:: DATA SECTION ::

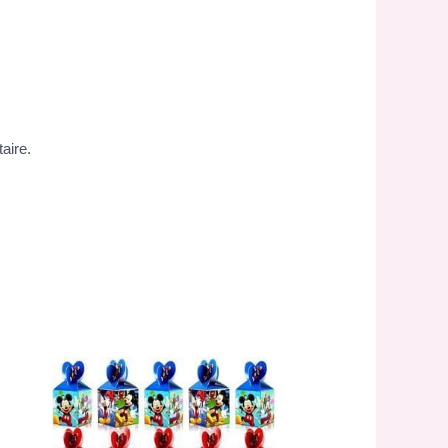
aire.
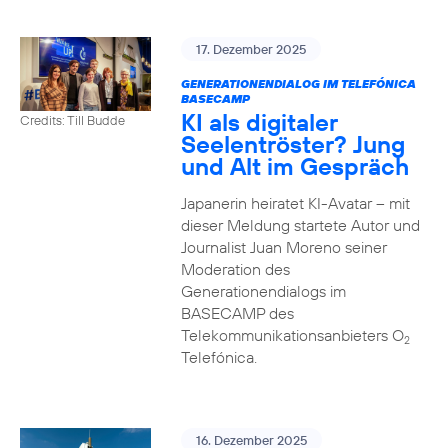
17. Dezember 2025
GENERATIONENDIALOG IM TELEFÓNICA
BASECAMP
KI als digitaler
Credits: Till Budde
Seelentröster? Jung
und Alt im Gespräch
Japanerin heiratet KI-Avatar – mit
dieser Meldung startete Autor und
Journalist Juan Moreno seiner
Moderation des
Generationendialogs im
BASECAMP des
Telekommunikationsanbieters O
2
Telefónica.
16. Dezember 2025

:::

ASSIGNED TASK:
An exact, image-free transcription of all the records above is needed.

RESPONSE AREA:
aire.
17. Dezember 2025
GENERATIONENDIALOG IM TELEFÓNICA
BASECAMP
KI als digitaler
Credits: Till Budde
Seelentröster? Jung
und Alt im Gespräch
Japanerin heiratet KI-Avatar – mit
dieser Meldung startete Autor und
Journalist Juan Moreno seiner
Moderation des
Generationendialogs im
BASECAMP des
Telekommunikationsanbieters O
2
Telefónica.
16. Dezember 2025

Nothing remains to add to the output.